If you’re among the 41% of Americans who set New Year’s resolutions, then chances are your goals have something to do with changing your habits—whether it’s building new ones, or getting rid of bad ones.
“Habits help us put desirable behaviors on auto-pilot so we don’t have to deliberate about whether they’re worthwhile or plan exactly how we’ll execute on our good intentions,” says Katy Milkman, author of How to Change: The Science of Getting from Where You Are to Where You Want to Be and the James G. Dinan Professor at The Wharton School of the University of Pennsylvania.
To set yourself up for success this year, here are some tips for building better habits:
1. Try to find a fun way to pursue your goals.
“We persist on new behaviors for far longer when we enjoy them, but we rarely think about how to pursue good habits in a fun way,” says Milkman. To make habits more fun, she recommends “temptation building,” or letting yourself enjoy a temptation while completing a chore. “For instance, only let yourself binge-watch your favorite tv show while working out at the gym. Or only let yourself listen to your favorite podcast while doing household chores. Or only pop your favorite bottle of wine while cooking a healthy meal.”

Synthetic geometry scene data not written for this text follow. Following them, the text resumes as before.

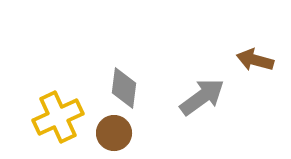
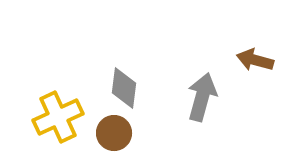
gray arrow: rotated 39 degrees counterclockwise
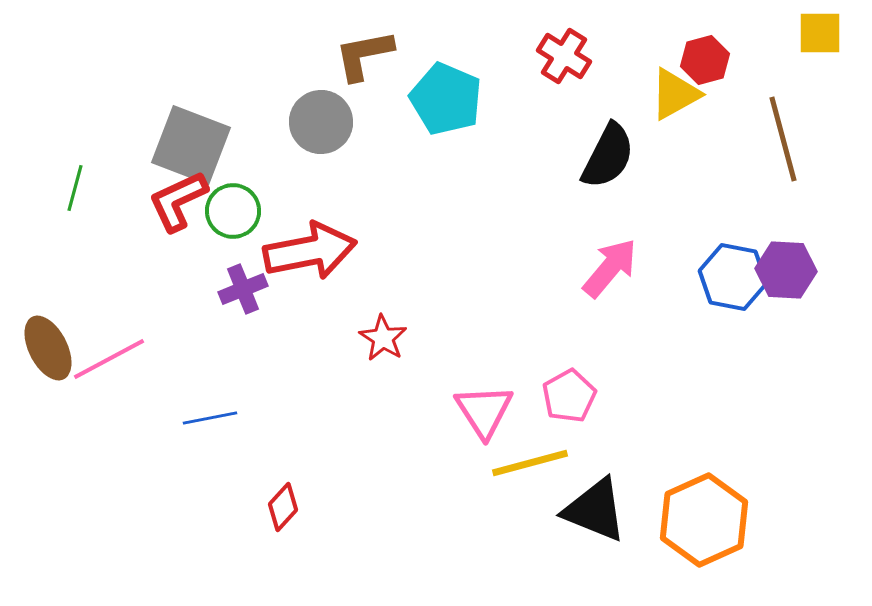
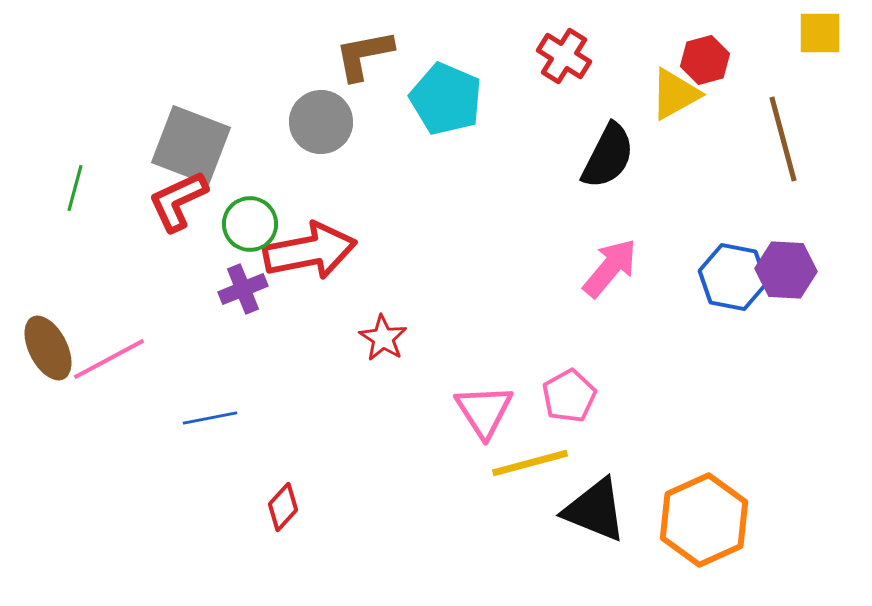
green circle: moved 17 px right, 13 px down
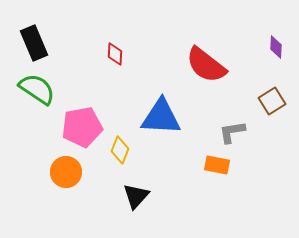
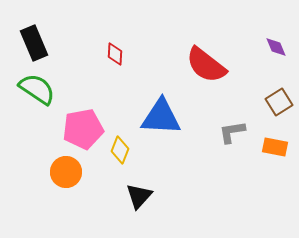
purple diamond: rotated 25 degrees counterclockwise
brown square: moved 7 px right, 1 px down
pink pentagon: moved 1 px right, 2 px down
orange rectangle: moved 58 px right, 18 px up
black triangle: moved 3 px right
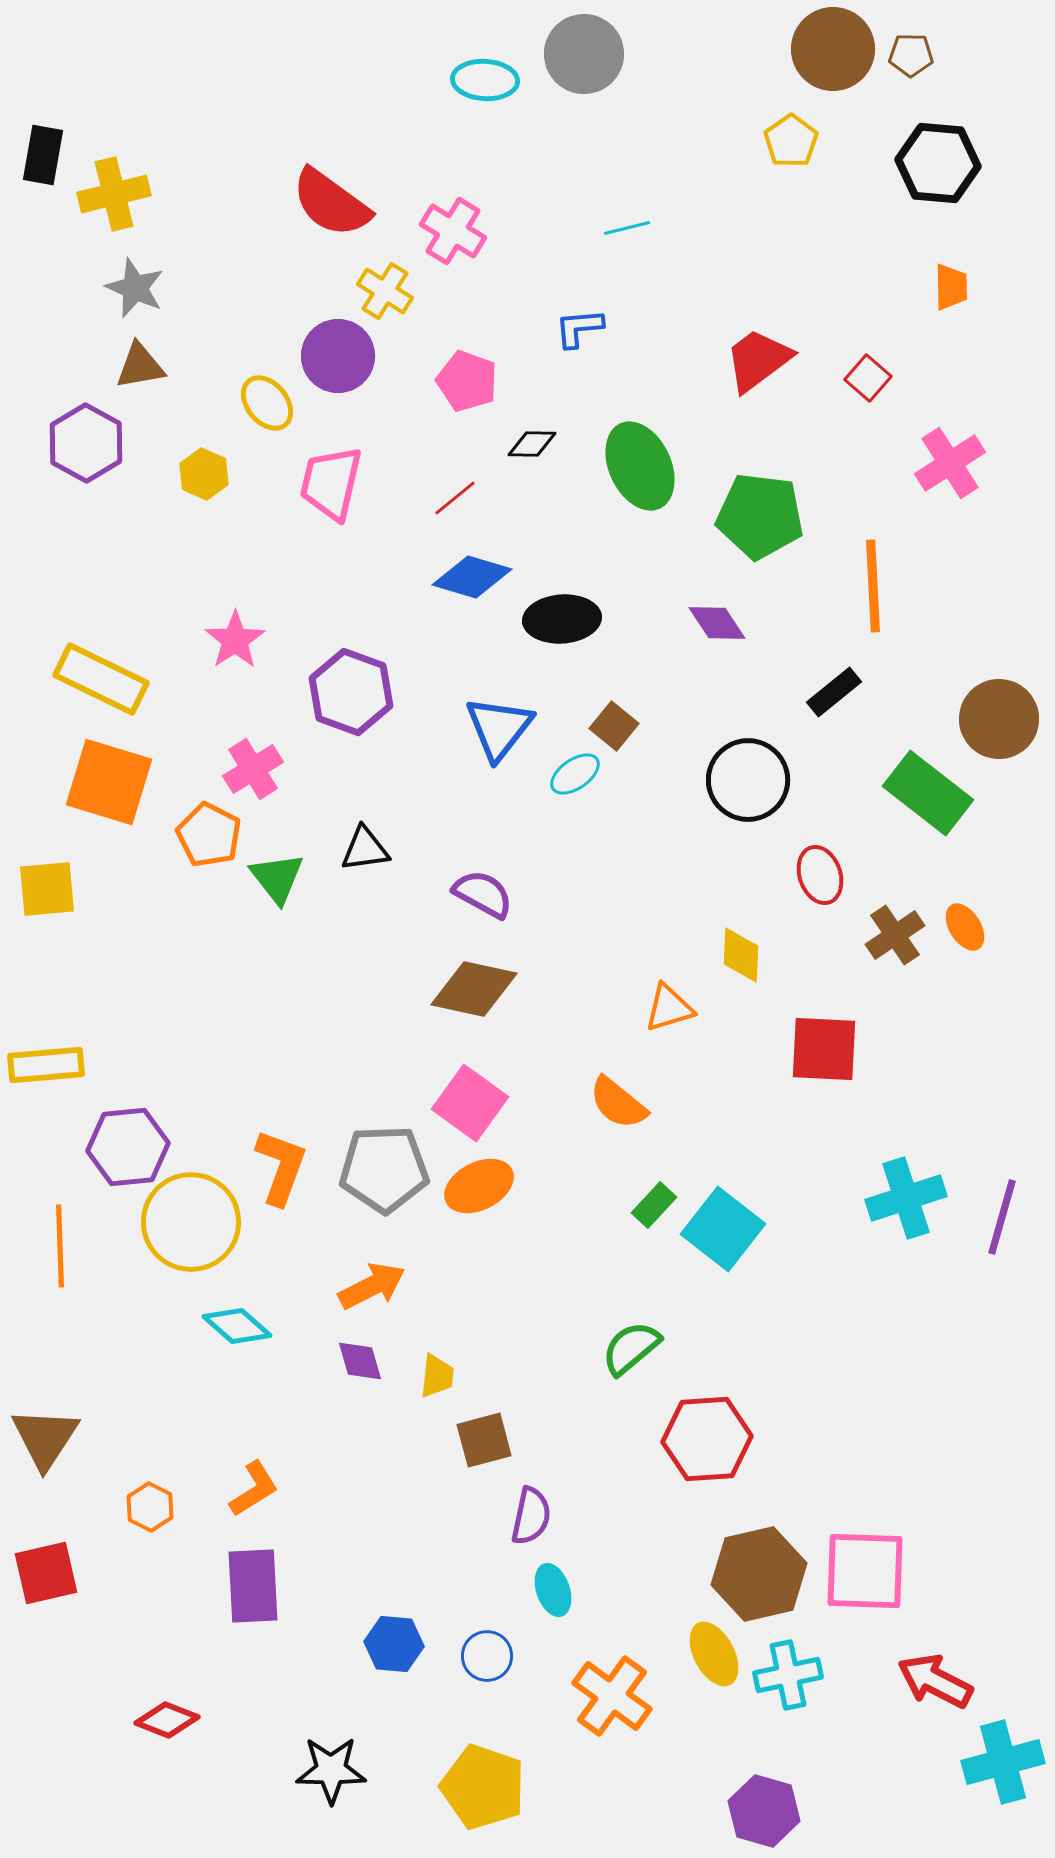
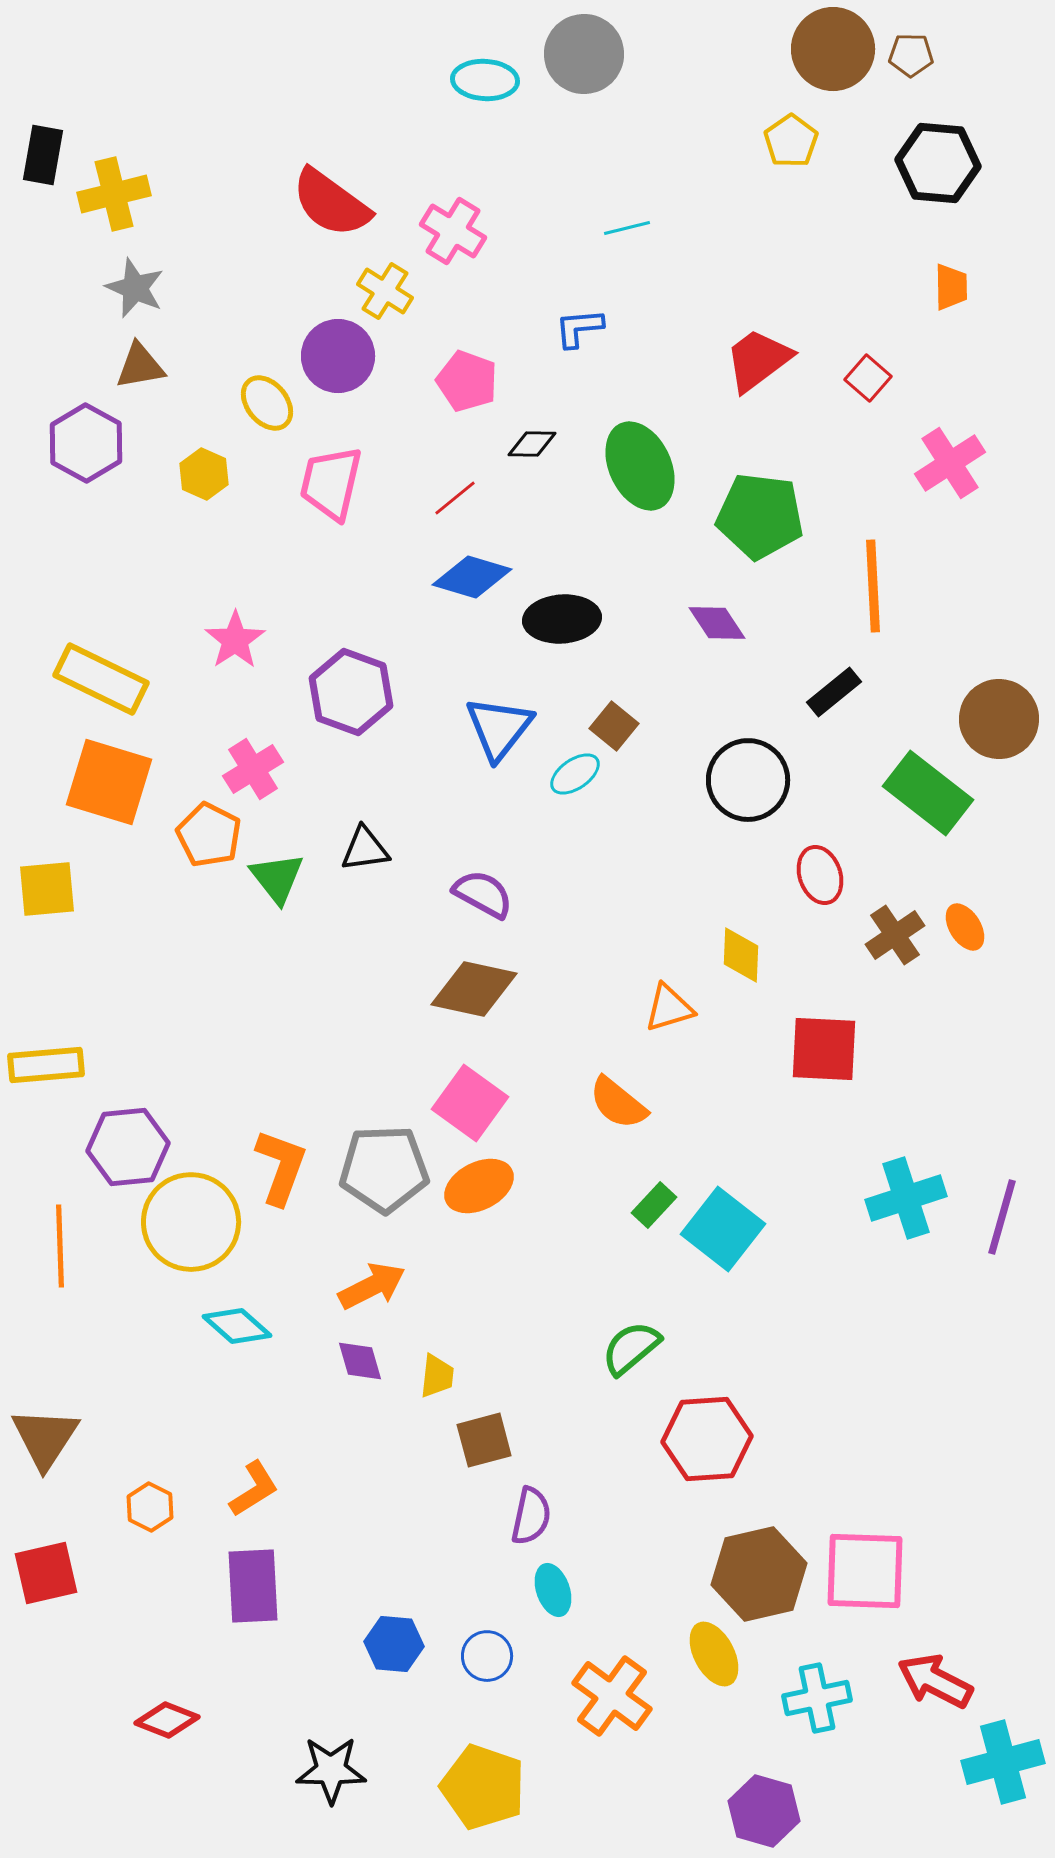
cyan cross at (788, 1675): moved 29 px right, 23 px down
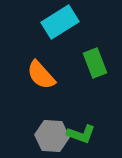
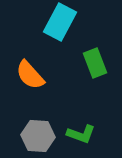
cyan rectangle: rotated 30 degrees counterclockwise
orange semicircle: moved 11 px left
gray hexagon: moved 14 px left
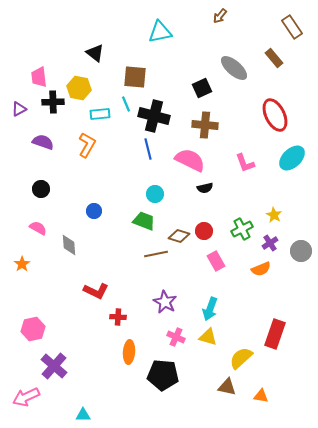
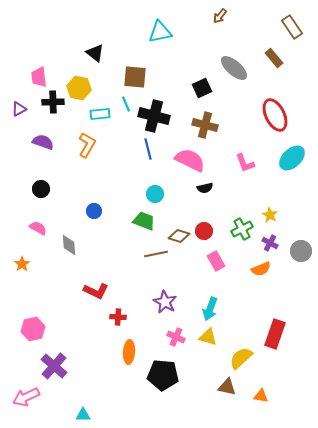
brown cross at (205, 125): rotated 10 degrees clockwise
yellow star at (274, 215): moved 4 px left
purple cross at (270, 243): rotated 28 degrees counterclockwise
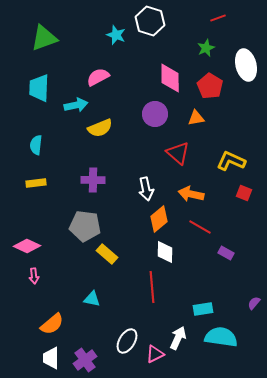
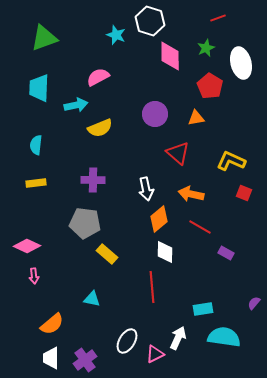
white ellipse at (246, 65): moved 5 px left, 2 px up
pink diamond at (170, 78): moved 22 px up
gray pentagon at (85, 226): moved 3 px up
cyan semicircle at (221, 337): moved 3 px right
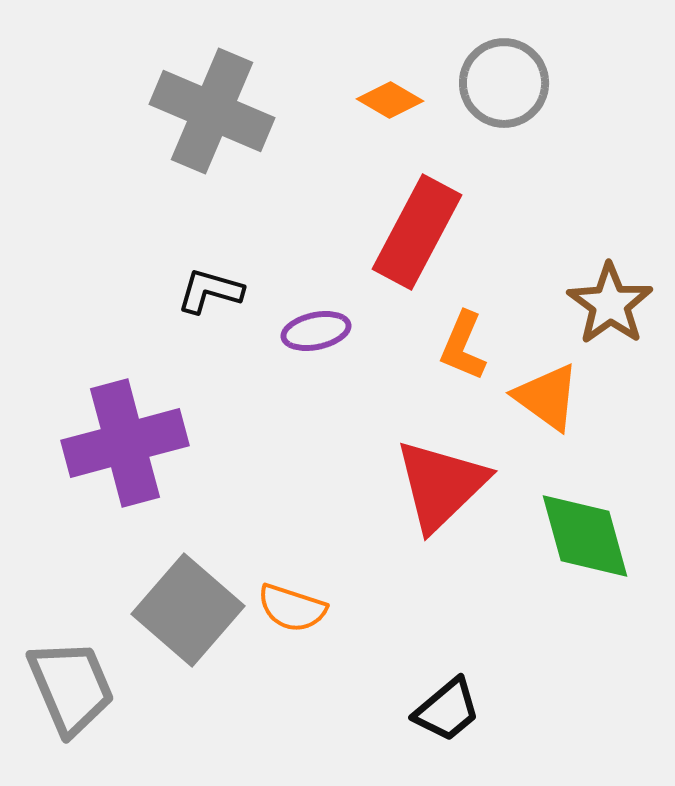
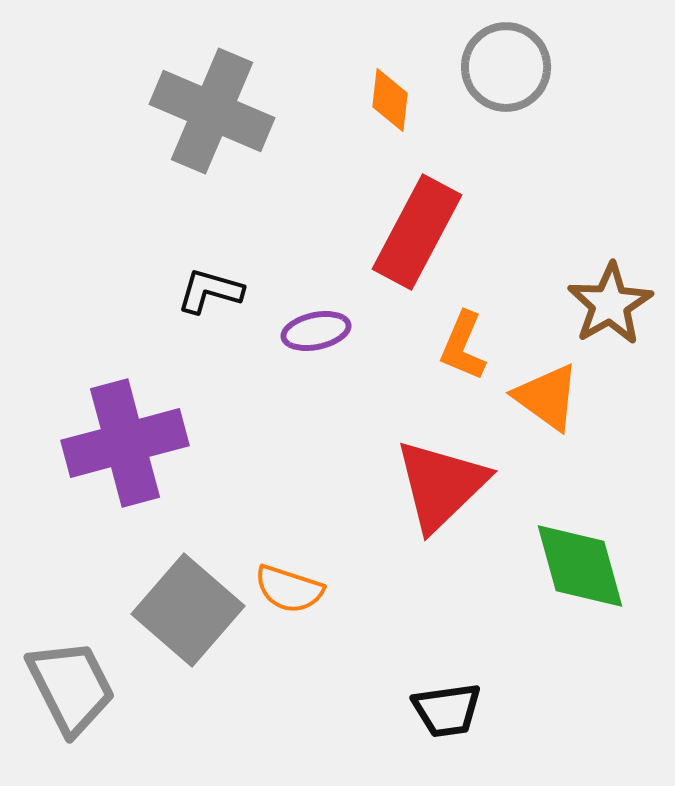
gray circle: moved 2 px right, 16 px up
orange diamond: rotated 66 degrees clockwise
brown star: rotated 6 degrees clockwise
green diamond: moved 5 px left, 30 px down
orange semicircle: moved 3 px left, 19 px up
gray trapezoid: rotated 4 degrees counterclockwise
black trapezoid: rotated 32 degrees clockwise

2. Break your goal down into bite-sized parts and make specific plans.
“Instead of saying ‘I’ll exercise more next year,’ make a plan to exercise four hours each week by going for a run at 7 a.m. on Monday, Tuesday, Thursday and Friday,” suggests Milkman.
3. Enlist the help of a friend, or accountability partner.
“When we team up with others, we have more fun pursuing our goals and we’re accountable to someone, which increases the pressure on us to succeed,” she suggests. “By advising friends with similar goals when they run into road bumps, we also actually help ourselves build confidence and competence, according to research led by Lauren Eskreis-Winkler.”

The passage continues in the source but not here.